"O HOMEM QUE LIA JORNAL"
O HOMEM QUE LIA JORNAL
Naquele canto junto à dobradura da esquina daquela rua do bairro de Santa Cecília, ele ocupava sempre a mesma mesa daquele botequim. Encimado nos óculos debochadamente colocados, seus olhos vagavam no vai-e-vem das pessoas, num olhar sem ver. Na sua atitude, quieta e isolada, examinava como de hábito o noticiário do jornal rigorosamente alinhado. Antes de acomodar-se cumprimentava a todos vizinhos, que eram seus velhos conhecidos. Agora, servido de sua bebida, detinha-se em uma ou outra matéria do periódico, pausando para alguma reflexão momentânea, que por vezes levava-o a um diálogo imaginário e entre monossílabos redargüia com gestos ou se abespinhava com alguém.
- Sei lá quem!
Jamais me intrometi em tais particulares.
Observava-o, contudo.
Não arredava o pé dali.
Quem sabe não estava danado com o estado de coisas que os políticos sacripantas andavam fazendo.

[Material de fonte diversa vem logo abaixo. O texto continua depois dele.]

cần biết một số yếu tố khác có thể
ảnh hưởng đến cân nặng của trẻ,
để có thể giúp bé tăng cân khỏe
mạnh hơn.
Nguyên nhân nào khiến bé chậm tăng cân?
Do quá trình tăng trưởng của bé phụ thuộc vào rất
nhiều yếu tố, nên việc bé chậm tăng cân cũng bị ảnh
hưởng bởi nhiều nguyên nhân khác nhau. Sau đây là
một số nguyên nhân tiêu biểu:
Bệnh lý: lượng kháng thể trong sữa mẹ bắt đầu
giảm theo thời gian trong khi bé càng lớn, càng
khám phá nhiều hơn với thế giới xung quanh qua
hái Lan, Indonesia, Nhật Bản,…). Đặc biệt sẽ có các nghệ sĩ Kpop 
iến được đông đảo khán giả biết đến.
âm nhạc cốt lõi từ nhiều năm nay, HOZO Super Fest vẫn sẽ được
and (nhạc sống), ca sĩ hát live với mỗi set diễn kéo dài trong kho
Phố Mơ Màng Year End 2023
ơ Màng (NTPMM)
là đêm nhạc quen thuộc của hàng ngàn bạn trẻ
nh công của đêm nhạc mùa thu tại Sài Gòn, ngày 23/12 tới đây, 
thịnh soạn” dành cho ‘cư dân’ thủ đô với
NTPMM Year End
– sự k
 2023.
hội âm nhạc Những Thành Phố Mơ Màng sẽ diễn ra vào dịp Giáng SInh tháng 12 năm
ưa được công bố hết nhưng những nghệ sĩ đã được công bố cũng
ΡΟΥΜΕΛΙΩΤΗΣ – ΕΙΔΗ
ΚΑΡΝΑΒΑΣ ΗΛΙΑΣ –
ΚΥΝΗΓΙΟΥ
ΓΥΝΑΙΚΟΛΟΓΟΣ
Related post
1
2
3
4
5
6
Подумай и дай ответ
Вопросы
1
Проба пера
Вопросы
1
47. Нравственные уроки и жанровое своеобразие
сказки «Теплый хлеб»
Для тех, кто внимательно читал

Sua fronte avançada pelo escasso bulbo contrastava com a firmeza de seu corpo. A seriedade do seu semblante refletia a sua atitude enérgica de quem sabe respeitar. Mas lá dentro, um coração de menino que só faz se emocionar. Reservado, continuava aplicadamente
na rotina de sua leitura que provocava momices, carantonhas e caretas até que surgia o retângulo das cruzadas. Franzia o cenho e qual escolar do banco primário procurava esconder dos companheiros o grande achado. Era muito engraçada a sua atitude. Todos percebiam, e aquele mais próximo se insinuava de forma sacana alegando que deixara de responder uma única questão. Deixe-me mostrá-la, insistia. Um tanto relutante, permitia com a devida reserva que a apontasse e, com o seu humhumhum... descartava o fura-bolo enxerido. Tal cena repetida a exaustão, pois todos os sábados “O Homem que lia Jornal”, lá se postava e agradavelmente aguardávamos aquele momento em que ele pachorrentemente se preparava para a intrusa abordagem. É muito prazenteiro tê-lo companheiro e sua ausência seria um ataúde de tristeza. Portanto, não deixe de vir, estaremos aguardando!